An electric motor is an electromechanical device that converts incoming electrical energy into mechanical energy. The elements that compose it, stator and rotor, generate a magnetic field through the use of permanent magnets or electromagnets, allowing it to function.
How to choose correctly between the various types of electric motors?
Depending on the use and application purpose, the choice of the types of electric motor will be based primarily taking into account the type of movement to be obtained: fast, continuous or variable movements, precise, with more force, etc.
Based on the movement to be obtained, it will be necessary to define other technical aspects that are needed: power, torque, speed, resistance, dimensions and type of assembly of the motor.
Let’s see what are the main types of electric motors to choose from:
The AC motors is the best choice if you are looking for a simple motor that does not do positioning and that works at fixed or variable speed, if combined with an inverter. The synchronous and asynchronous motors are included in the group of alternating current motors. In the first types of electric motor, the rotation speed is synchronized with the electric frequency and the use of inverters is required for operation; on the contrary, in the second types of electric motor the angular speed is lower than the rotation speed of the magnetic field and no system of excitation of the rotor field is required, making it much easier to use.
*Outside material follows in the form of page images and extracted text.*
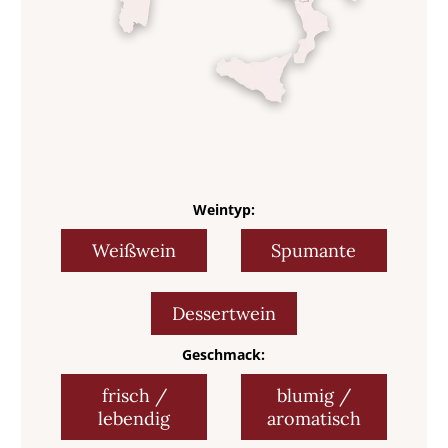
Weintyp:
Weißwein
Spumante
Dessertwein
Geschmack:
frisch /
blumig /
lebendig
aromatisch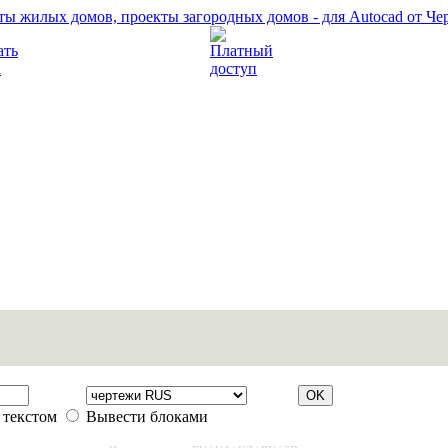
Прочитать правила
Платный доступ
 текстом
Вывести блоками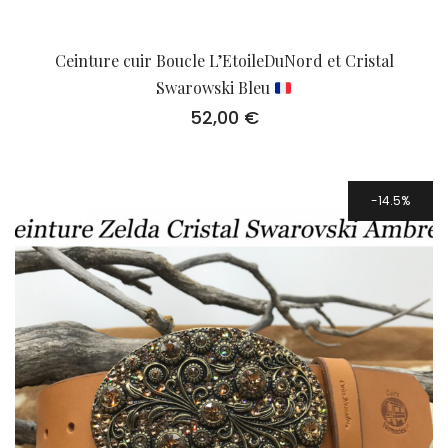
Ceinture cuir Boucle L’EtoileDuNord et Cristal
Swarowski Bleu
52,00
€
14.5%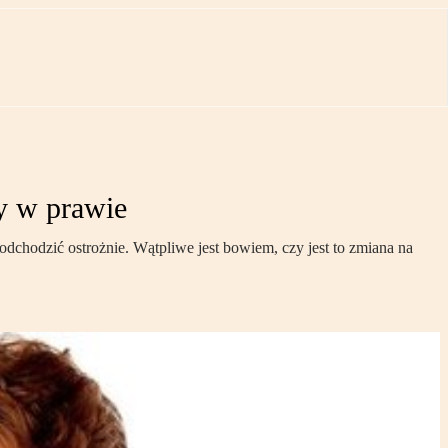
y w prawie
chodzić ostrożnie. Wątpliwe jest bowiem, czy jest to zmiana na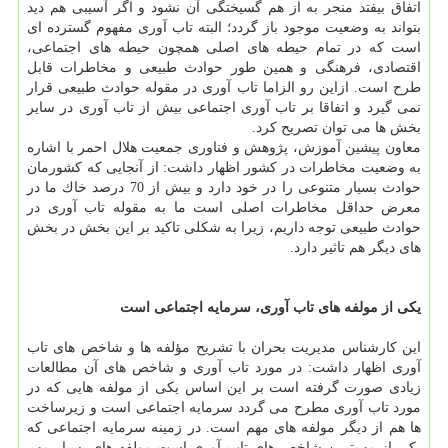
اتفاق بیفتد منجر به از هم گسیختگی آن نشود و اگر آسیبی هم دید
بتواند به وضعیت موجود باز گردد؛ البته تاب آوری مفهوم گسترده ای
است كه در تمام حیطه های اصلی همچون حیطه های اجتماعی،
اقتصادی، فرهنگی و همین طور حوادث طبیعی و مخاطرات قابل
طرح است. ازاین رو الزاما تاب آوری در مقوله حوادث طبیعی قرار
نمی گیرد و اتفاقا بر تاب آوری اجتماعی بیش از تاب آوری در سایر
بخش ها می توان تصریح كرد.
معاون پیشین آموزش، پژوهش و فناوری جمعیت هلال احمر با اشاره
به وضعیت مخاطرات در كشور اظهار داشت: از آنجایی كه كشورمان
حوادث بسیار متنوعی را در خود دارد و بیش از 70 درصد خاك ما در
معرض حداقل مخاطرات اصلی است ما به مقوله تاب آوری در
حوادث طبیعی توجه داریم، زیرا به شكلی تاكید بر این بخش در بخش
های دیگر هم تاثیر دارد.
یكی از مولفه های تاب آوری، سرمایه اجتماعی است
این كارشناس مدیریت بحران با تشریح مؤلفه ها و شاخص های تاب
آوری اظهار داشت: در مورد تاب آوری و شاخص های آن مطالعات
زیادی صورت گرفته است بر این اساس یكی از مولفه هایی كه در
مورد تاب آوری مطرح می گردد سرمایه اجتماعی است و زیرساخت
ها هم از دیگر مولفه های مهم است. در زمینه سرمایه اجتماعی كه
یكی از مهمترین شاخص های تاب آوری است مولفه های بسیار مهم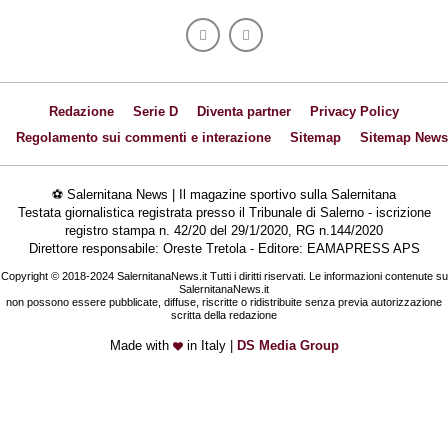
Redazione
Serie D
Diventa partner
Privacy Policy
Regolamento sui commenti e interazione
Sitemap
Sitemap News
⚽ Salernitana News | Il magazine sportivo sulla Salernitana
Testata giornalistica registrata presso il Tribunale di Salerno - iscrizione
registro stampa n. 42/20 del 29/1/2020, RG n.144/2020
Direttore responsabile: Oreste Tretola - Editore: EAMAPRESS APS
Copyright © 2018-2024 SalernitanaNews.it Tutti i diritti riservati. Le informazioni contenute su
SalernitanaNews.it
non possono essere pubblicate, diffuse, riscritte o ridistribuite senza previa autorizzazione
scritta della redazione
Made with
in Italy |
DS Media Group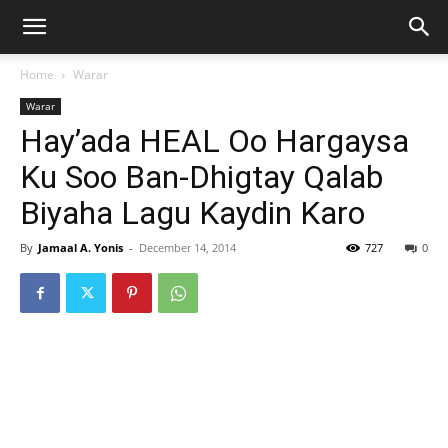
Home
Warar
Warar
Hay’ada HEAL Oo Hargaysa
Ku Soo Ban-Dhigtay Qalab
Biyaha Lagu Kaydin Karo
By
Jamaal A. Yonis
-
December 14, 2014
727
0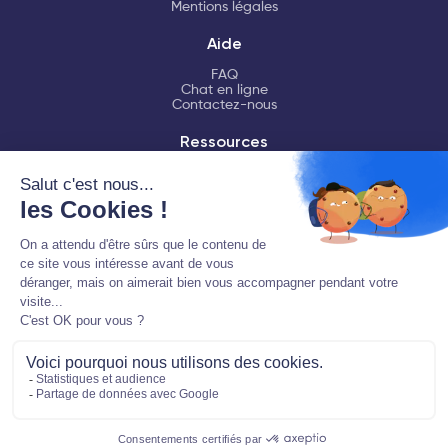
Mentions légales
Aide
FAQ
Chat en ligne
Contactez-nous
Ressources
LMNP
Fiscalité LMNP
Déclaration LMNP
Logiciel comptable
Partenaire EDI habilité par la Direction Générale des Finances
Publiques
En savoir plus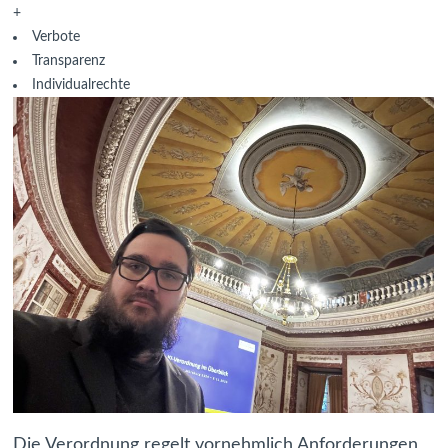
+
Verbote
Transparenz
Individualrechte
Die Verordnung regelt vornehmlich Anforderungen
For operations where speed control and adjustment is required, the DC motor ensures smooth movement from zero to full speed. It can also be used combined with an encoder or a driver for positioning.
If what you need is precision in angular displacement and rotational speed, the stepper motor, also often called a step or stepper, is the ideal choice. Moving in steps of 1.8 degrees (or smaller if managed electronically), a simple and economical positioning operation is guaranteed. For this reason they are mainly used in robotics, on telescopes and for servomechanisms.
Brushless motors, on the other hand, are direct current electric motors with a permanent magnet rotor and a rotating magnetic field stator. To work, they do not require any sliding electrical contact on the motor shaft and the switching of the current circulating in the stator windings takes place electronically. They are stepper-like motors and therefore used for precise angular movements even at high speeds. While compared to DC motors, they eliminate the possibility of sparking as the rotation speed increases and reduce the need for periodic maintenance.
Linear motors derive from the technology of the rotary brushless motor, electric motors that produce motion directly in a linear form, generating a thrust force. In this way the kinematic chain of the machine is reduced and a “direct drive” movement is obtained. The application of the motors allows to obtain performances, in terms of displacement speed, much higher than those obtainable with other types of electric motors.